As this month of October begins, marching bands in many places are gearing up for several weeks of intensive practices and weekly competition performances. They will rehearse, rehearse, and rehearse some more before piling onto school buses and driving for hours in lingering heat to other schools’ stadia to play in the bleachers and at halftime, only to pile back on, drive for hours, unload and unpack and air out their uniforms so that they will maybe be dry in the morning when they return, rehearse, and pile into school buses for more hours on the road in advance of one final run-through and a single shot to perform and maybe, maybe win out over all of the other bands in their class that day. It’s the kind of thing I spent years doing, it’s the kind of thing I still volunteer to help others do, and it’s at least one kind of thing that I love.

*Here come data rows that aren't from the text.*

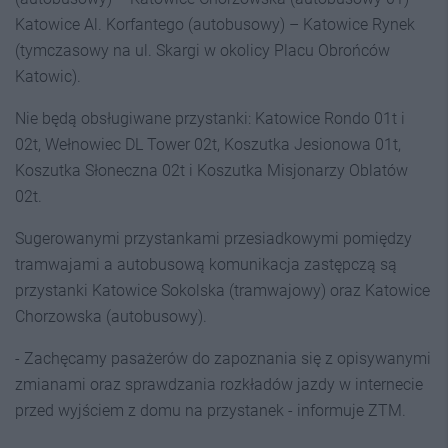
Katowice Al. Korfantego (autobusowy) – Katowice Rynek
(tymczasowy na ul. Skargi w okolicy Placu Obrońców
Katowic).
Nie będą obsługiwane przystanki: Katowice Rondo 01t i
02t, Wełnowiec DL Tower 02t, Koszutka Jesionowa 01t,
Koszutka Słoneczna 02t i Koszutka Misjonarzy Oblatów
02t.
Sugerowanymi przystankami przesiadkowymi pomiędzy
tramwajami a autobusową komunikacja zastępczą są
przystanki Katowice Sokolska (tramwajowy) oraz Katowice
Chorzowska (autobusowy).
- Zachęcamy pasażerów do zapoznania się z opisywanymi
zmianami oraz sprawdzania rozkładów jazdy w internecie
przed wyjściem z domu na przystanek - informuje ZTM.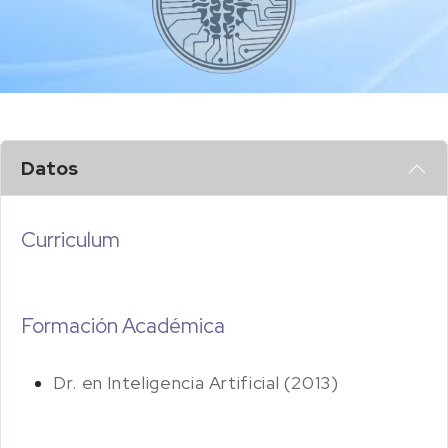
Datos
Curriculum
Formación Académica
Dr. en Inteligencia Artificial (2013)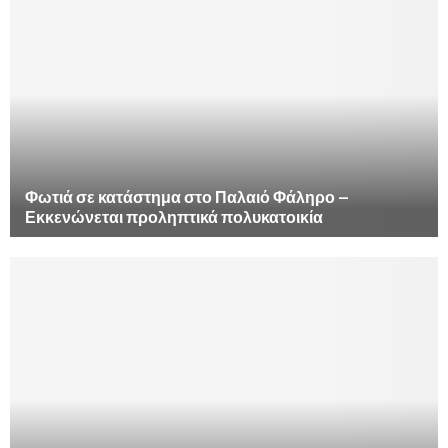
Φωτιά σε κατάστημα στο Παλαιό Φάληρο –
Εκκενώνεται προληπτικά πολυκατοικία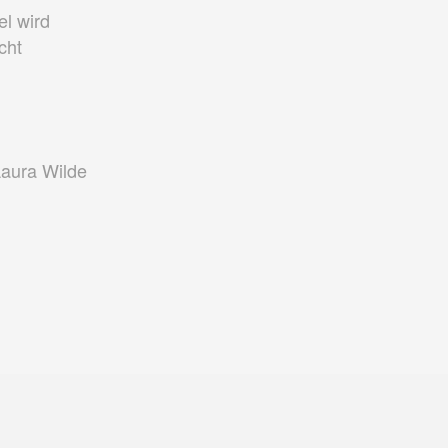
el wird
cht
Laura Wilde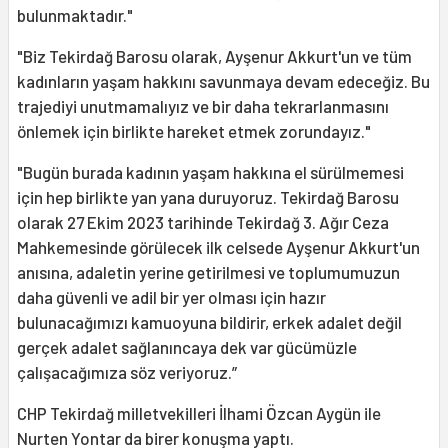
bulunmaktadır."
"Biz Tekirdağ Barosu olarak, Ayşenur Akkurt'un ve tüm
kadınların yaşam hakkını savunmaya devam edeceğiz. Bu
trajediyi unutmamalıyız ve bir daha tekrarlanmasını
önlemek için birlikte hareket etmek zorundayız."
"Bugün burada kadının yaşam hakkına el sürülmemesi
için hep birlikte yan yana duruyoruz. Tekirdağ Barosu
olarak 27 Ekim 2023 tarihinde Tekirdağ 3. Ağır Ceza
Mahkemesinde görülecek ilk celsede Ayşenur Akkurt'un
anısına, adaletin yerine getirilmesi ve toplumumuzun
daha güvenli ve adil bir yer olması için hazır
bulunacağımızı kamuoyuna bildirir, erkek adalet değil
gerçek adalet sağlanıncaya dek var gücümüzle
çalışacağımıza söz veriyoruz.”
CHP Tekirdağ milletvekilleri İlhami Özcan Aygün ile
Nurten Yontar da birer konuşma yaptı.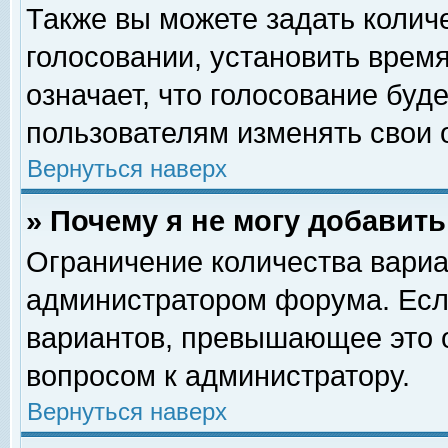
Также вы можете задать колич
голосовании, установить врем
означает, что голосование буд
пользователям изменять свои 
Вернуться наверх
» Почему я не могу добавит
Ограничение количества вариа
администратором форума. Есл
вариантов, превышающее это о
вопросом к администратору.
Вернуться наверх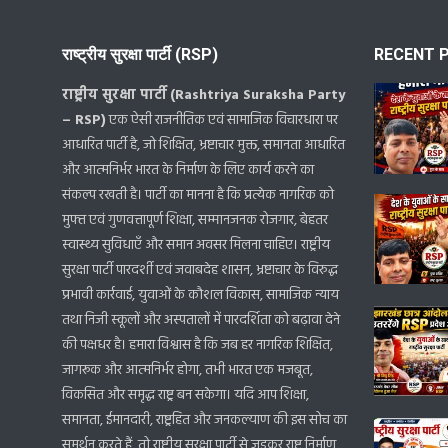
राष्ट्रीय सुरक्षा पार्टी (RSP)
RECENT 
राष्ट्रीय सुरक्षा पार्टी (Rashtriya Suraksha Party
– RSP)
एक ऐसी राजनीतिक एवं सामाजिक विचारधारा पर
आधारित पार्टी है, जो शिक्षित, भ्रष्टाचार मुक्त, समानता आधारित
और आत्मनिर्भर भारत के निर्माण के लिए कार्य करने का
संकल्प रखती है। पार्टी का मानना है कि प्रत्येक नागरिक को
मुफ्त एवं गुणवत्तापूर्ण शिक्षा, सम्मानजनक रोजगार, बेहतर
स्वास्थ्य सुविधाएँ और समान अवसर मिलना चाहिए। राष्ट्रीय
सुरक्षा पार्टी पारदर्शी एवं जवाबदेह शासन, भ्रष्टाचार के विरुद्ध
प्रभावी कार्रवाई, युवाओं के कौशल विकास, सामाजिक न्याय
तथा निजी स्कूलों और अस्पतालों में पारदर्शिता को बढ़ावा देने
की पक्षधर है। हमारा विश्वास है कि जब हर नागरिक शिक्षित,
जागरूक और आत्मनिर्भर होगा, तभी भारत एक मजबूत,
विकसित और समृद्ध राष्ट्र बन सकेगा। यदि आप शिक्षा,
समानता, ईमानदारी, राष्ट्रहित और जनकल्याण की इस सोच का
समर्थन करते हैं, तो राष्ट्रीय सुरक्षा पार्टी से जुड़कर राष्ट्र निर्माण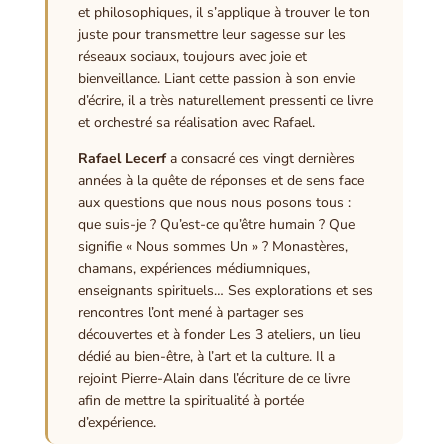
et philosophiques, il s’applique à trouver le ton
juste pour transmettre leur sagesse sur les
réseaux sociaux, toujours avec joie et
bienveillance. Liant cette passion à son envie
d’écrire, il a très naturellement pressenti ce livre
et orchestré sa réalisation avec Rafael.
Rafael Lecerf
a consacré ces vingt dernières
années à la quête de réponses et de sens face
aux questions que nous nous posons tous :
que suis-je ? Qu’est-ce qu’être humain ? Que
signifie « Nous sommes Un » ? Monastères,
chamans, expériences médiumniques,
enseignants spirituels… Ses explorations et ses
rencontres l’ont mené à partager ses
découvertes et à fonder Les 3 ateliers, un lieu
dédié au bien-être, à l’art et la culture. Il a
rejoint Pierre-Alain dans l’écriture de ce livre
afin de mettre la spiritualité à portée
d’expérience.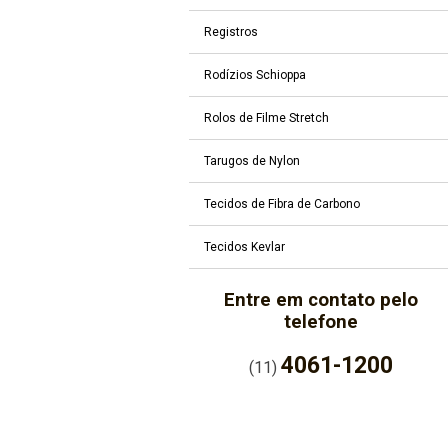
Registros
Rodízios Schioppa
Rolos de Filme Stretch
Tarugos de Nylon
Tecidos de Fibra de Carbono
Tecidos Kevlar
Entre em contato pelo
telefone
4061-1200
(11)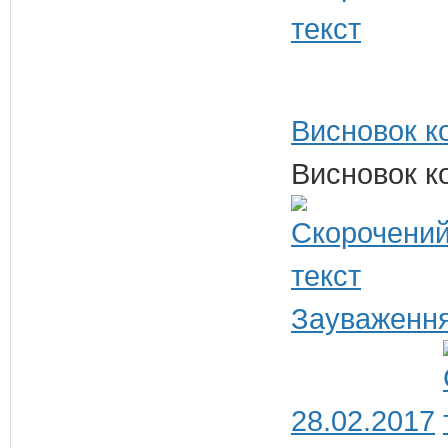
Висновок ко
Висновок ко
Зауваження
28.02.2017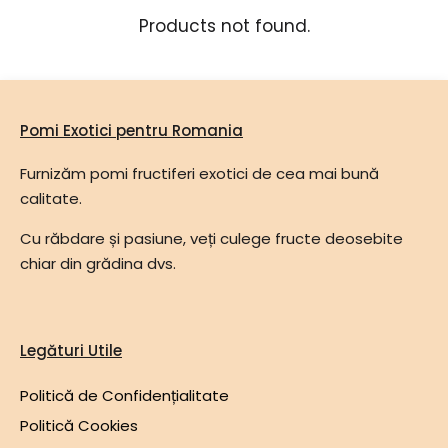
Products not found.
Pomi Exotici pentru Romania
Furnizăm pomi fructiferi exotici de cea mai bună
calitate.
Cu răbdare și pasiune, veți culege fructe deosebite
chiar din grădina dvs.
Legături Utile
Politică de Confidențialitate
Politică Cookies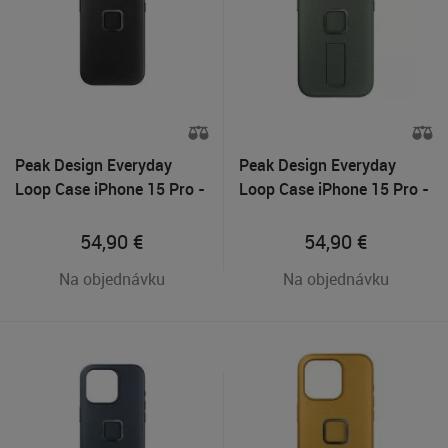
Peak Design Everyday
Peak Design Everyday
Loop Case iPhone 15 Pro -
Loop Case iPhone 15 Pro -
Charcoal
Sage
54,90
€
54,90
€
Na objednávku
Na objednávku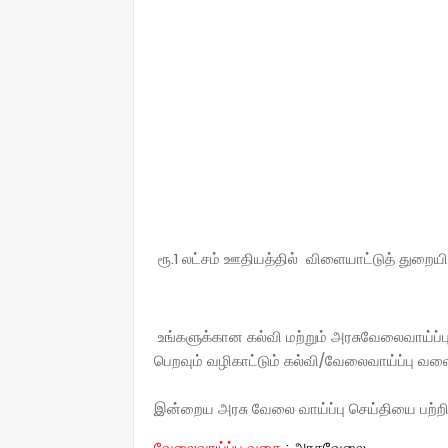
ரூ.1 லட்சம் ஊதியத்தில் விளையாட்டுத் துறைய
உங்களுக்கான கல்வி மற்றும் அரசுவேலைவாய்ப்
பெறவும் வழிகாட்டும் கல்வி/வேலைவாய்ப்பு வ
இன்றைய அரசு வேலை வாய்ப்பு செய்தியை பற்றி 
வேலைவாய்ப்பு வகை
:
அரசுவேலை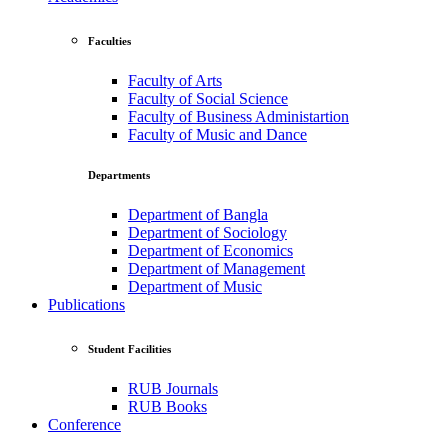
Faculties
Faculty of Arts
Faculty of Social Science
Faculty of Business Administartion
Faculty of Music and Dance
Departments
Department of Bangla
Department of Sociology
Department of Economics
Department of Management
Department of Music
Publications
Student Facilities
RUB Journals
RUB Books
Conference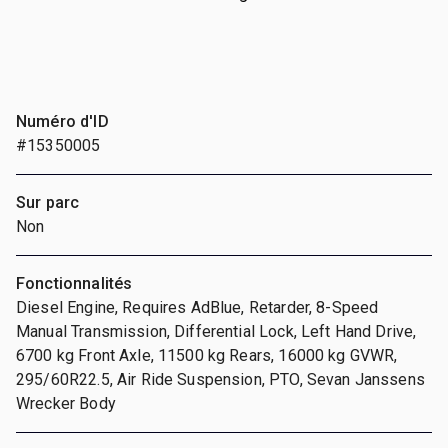
Numéro d'ID
#15350005
Sur parc
Non
Fonctionnalités
Diesel Engine, Requires AdBlue, Retarder, 8-Speed
Manual Transmission, Differential Lock, Left Hand Drive,
6700 kg Front Axle, 11500 kg Rears, 16000 kg GVWR,
295/60R22.5, Air Ride Suspension, PTO, Sevan Janssens
Wrecker Body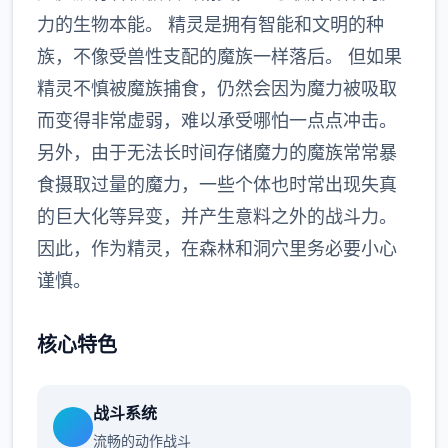
力的生物本能。 精灵是拥有智能和文明的种
族，不像受兽性支配的魔族一样落后。 但如果
精灵不慎被魔族捕食，仍然会因为魔力被吸取
而变得非常虚弱，难以承受哪怕一点点冲击。
另外，由于无法长时间存储魔力的魔族常常暴
食摄取过量的魔力，一些个体也时常出现失真
的巨大化等异变，并产生意料之外的战斗力。
因此，作为精灵，在森林和洞穴里务必要小心
谨慎。
核心特色
战斗系统
流畅的动作战斗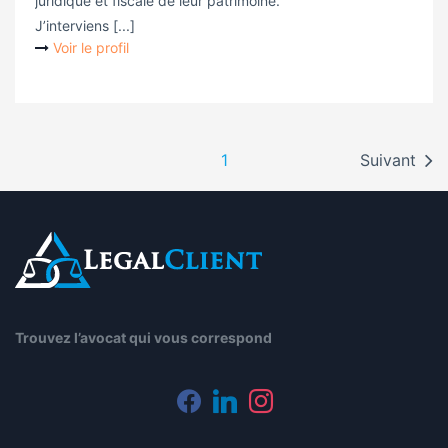
juridique et fiscale de leur patrimoine.
J’interviens [...]
Voir le profil
1
Suivant
Trouvez l’avocat qui vous correspond
facebook
linkedin
instagram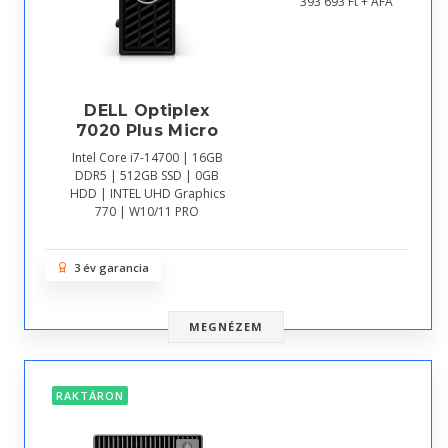
393 693 Ft + ÁFA
DELL Optiplex
7020 Plus Micro
Intel Core i7-14700 | 16GB
DDR5 | 512GB SSD | 0GB
HDD | INTEL UHD Graphics
770 | W10/11 PRO
3 év garancia
MEGNÉZEM
RAKTÁRON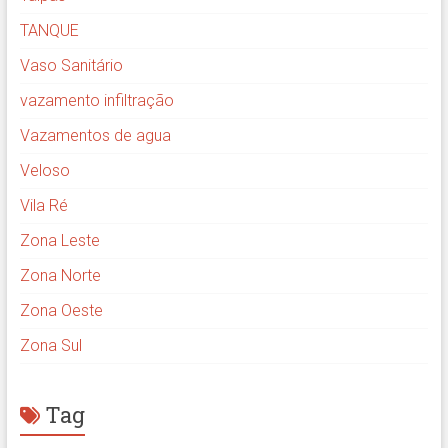
TANQUE
Vaso Sanitário
vazamento infiltração
Vazamentos de agua
Veloso
Vila Ré
Zona Leste
Zona Norte
Zona Oeste
Zona Sul
Tag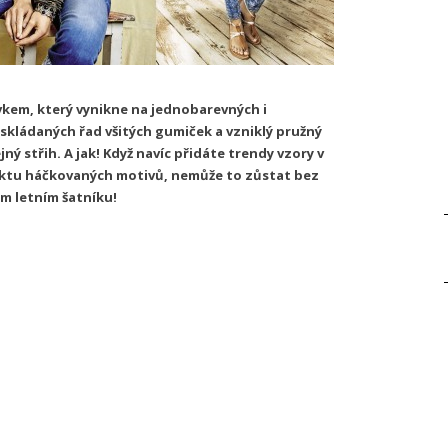
kem, který vynikne na jednobarevných i
skládaných řad všitých gumiček a vzniklý pružný
ý střih. A jak! Když navíc přidáte trendy vzory v
ektu háčkovaných motivů, nemůže to zůstat bez
em letním šatníku!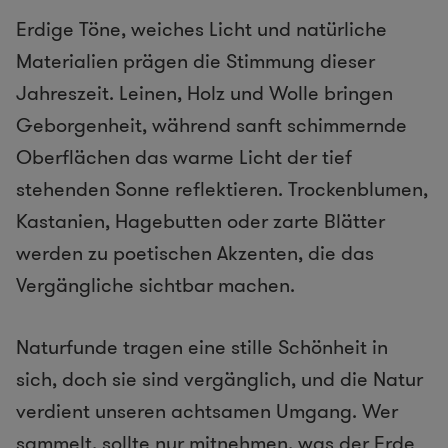
Erdige Töne, weiches Licht und natürliche
Materialien prägen die Stimmung dieser
Jahreszeit. Leinen, Holz und Wolle bringen
Geborgenheit, während sanft schimmernde
Oberflächen das warme Licht der tief
stehenden Sonne reflektieren. Trockenblumen,
Kastanien, Hagebutten oder zarte Blätter
werden zu poetischen Akzenten, die das
Vergängliche sichtbar machen.
Naturfunde tragen eine stille Schönheit in
sich, doch sie sind vergänglich, und die Natur
verdient unseren achtsamen Umgang. Wer
sammelt, sollte nur mitnehmen, was der Erde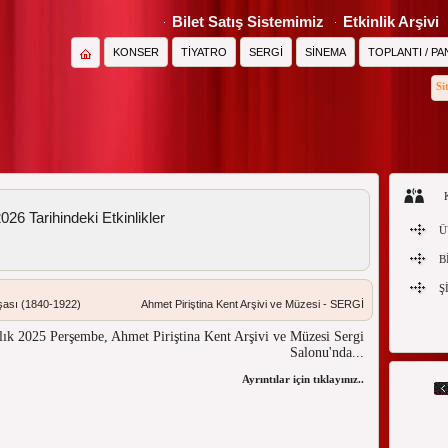
Bilet Satış Sistemimiz
Etkinlik Arşivi
KONSER
TİYATRO
SERGİ
SİNEMA
TOPLANTI / PA
Si
26 Tarihindeki Etkinlikler
Ü
B
Ş
nşası (1840-1922)
Ahmet Piriştina Kent Arşivi ve Müzesi - SERGİ
alık 2025 Perşembe, Ahmet Piriştina Kent Arşivi ve Müzesi Sergi
Salonu'nda...
Ayrıntılar için tıklayınız...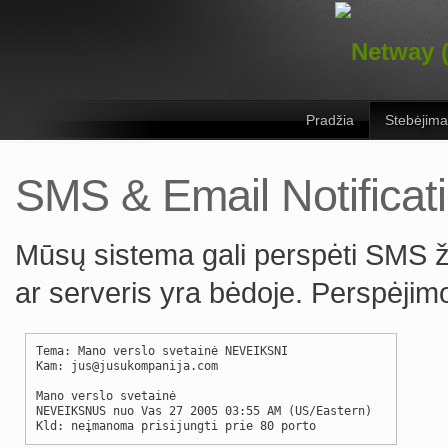
Pradžia
Stebėjima
SMS & Email Notificat
Mūsų sistema gali perspėti SMS žin
ar serveris yra bėdoje. Perspėjim
Tema: Mano verslo svetainė NEVEIKSNI
Kam: jus@jusukompanija.com
Mano verslo svetainė
NEVEIKSNUS nuo Vas 27 2005 03:55 AM (US/Eastern)
Kld: neįmanoma prisijungti prie 80 porto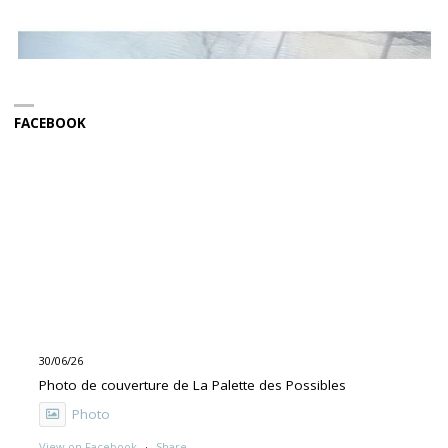
FACEBOOK
30/06/26
Photo de couverture de La Palette des Possibles
Photo
View on Facebook
·
Share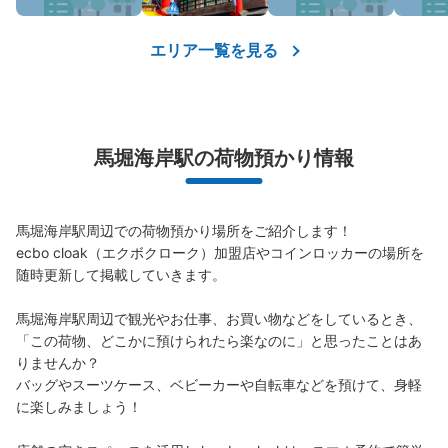
エリア一覧を見る
馬堀海岸駅の荷物預かり情報
馬堀海岸駅周辺での荷物預かり場所をご紹介します！

ecbo cloak（エクボクローク）加盟店やコインロッカーの場所を
随時更新して掲載していきます。

馬堀海岸駅周辺で観光やお仕事、お買い物などをしているとき、
「この荷物、どこかに預けられたら楽なのに」と思ったことはあ
りませんか？

バッグやスーツケース、ベビーカーや自転車などを預けて、身軽
に楽しみましょう！
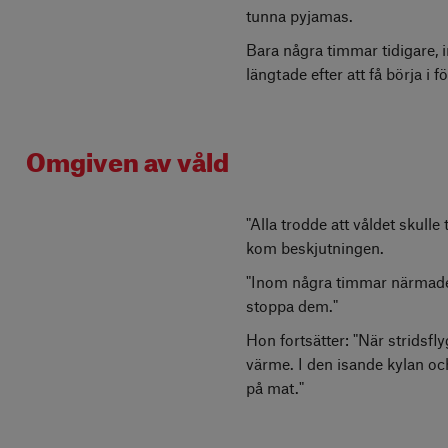
tunna pyjamas.
Bara några timmar tidigare, 
längtade efter att få börja i f
Omgiven av våld
"Alla trodde att våldet skul
kom beskjutningen.
"Inom några timmar närmade s
stoppa dem."
Hon fortsätter: "När stridsfl
värme. I den isande kylan och 
på mat."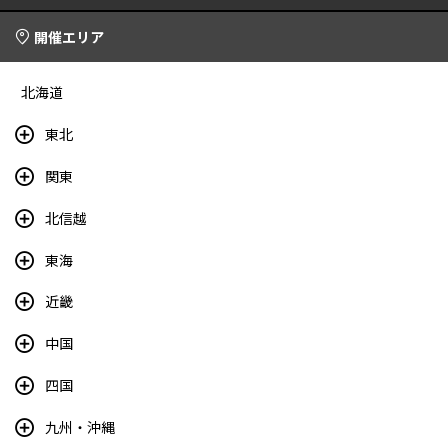
開催エリア
北海道
東北
関東
北信越
東海
近畿
中国
四国
九州・沖縄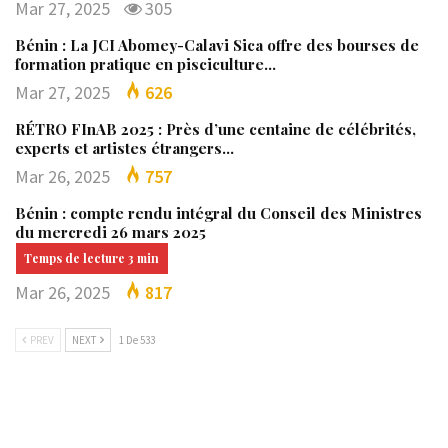
Mar 27, 2025
305
Bénin : La JCI Abomey-Calavi Sica offre des bourses de
formation pratique en pisciculture…
Mar 27, 2025
626
RÉTRO FInAB 2025 : Près d’une centaine de célébrités,
experts et artistes étrangers…
Mar 26, 2025
757
Bénin : compte rendu intégral du Conseil des Ministres
du mercredi 26 mars 2025
Mar 26, 2025
817
PREV
NEXT
1 De 533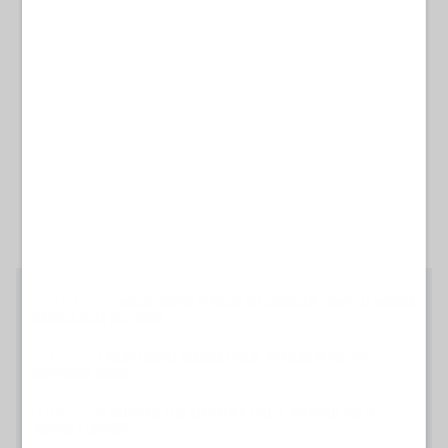
FUORI CONTROLLO
"MELONI CALPESTA LE REGOLE PER COMPIACERE TRUMP": LA MINISTRA
SPAGNOLA PASSA AGLI INSULTI
STOP-SCHENGEN
PEDRO SÁNCHEZ MINACCIA L'ITALIA: "VI DIAMO 48 ORE, POI
ADOTTEREMO MISURE"
LA TERZA FIGURA
NAZIONALE, ECCO GIANFRANCO ZOLA: IL SUO RUOLO. ORA LA
SQUADRA È COMPLETA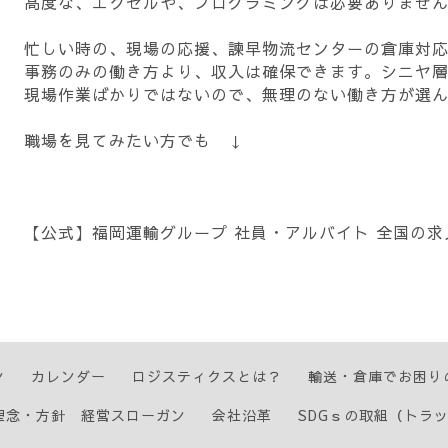
高度な、エクセルや、プログラミングは必要ありませ
忙しい時の、現場の応援、諫早物流センターの倉庫対
事務のみの働き方より、収入は確保できます。シニヤ
現場作業ばかりではないので、無理のない働き方が選
職場を見てみたい方でも ↓
【公式】福岡運輸グループ 社員・アルバイト 全国の求
ン
カレンダー
ロジスティクスとは？
輸送・倉庫でお困り
理念・方針 経営スローガン
会社沿革
SDGｓの取組（トラ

Photo by Jean-Paul Wright on Pexels.com
Such wasn’t always the case, however.
When I was much younger than I am now, as I was moving into sixth grade, I was presented for the first time with options for classes I would take. I had the choice to take art, band, or choir. Art, at least at the school I attended (which does not exist anymore, not even in a successor campus), was a half-year course; band and choir were full-year courses. Sixth grade also had a required health class and a required gym class–but for students in art, health class was paired against art, so they had a full year of physical gym. For band and choir students, the health class was paired against the gym class; taking either band or choir meant getting out of half a year of gym.
For me, then, being at the time skinny and looking decidedly down on the paltry concerns of physical education (I’ve said I was a little shit when I was younger), it was clear that band or choir would be the choice for me. And since, at that time, my voice had not found its resonance and clarity (I’m told I have a good voice for radio; I’m told the same about my face, if I’m being honest), and I had even more trouble carrying a tune then than I do now, but I grew up among performing musicians and had ready access to a number of wind instruments, there was little question that I would take band over choir.
I…was not a good student in band. In my defense, I did have some physical issues that got in the way of some things; I had some rather interesting braces at that point in my life, and there is a reason I was in motor skills labs when I was in elementary school. More pertinently, though, I was, if it can be believed, arrogant, thinking that because I came from the family I did that I was above doing the exercises that my classmates did, putting in the practice that at least some of them did, and it was the case that some measure of natural talent carried me further into things than I had any right to go at that time. It caught up with me soon enough, and I made some shifts in response–but those will be stories for another time. (I have to have something else to write about, don’t I?)
It took a while for me to find my love for playing, to find the passion for it that would more or less carry me through high school (although I am certain I romanticize some things to an unhealthy extent) and into the beginnings of my college career. (It’s why I minored in music, in the event.) I’m glad it did, and I’m glad that I can still pick up a horn and play a tune on it (although I know I ought to practice more, but I don’t play publicly at this point, probably for good reason), but I have to acknowledge that what I’m glad of now came from a then I’m very much not glad of. But I think many look back at who they were at the age I was then, the age Ms. 8 is now, and are not pleased with what they see, and I take some comfort from the idea that I am not alone–as I hope that my reminiscing will help others know they are not alone, and perhaps find comfort therein.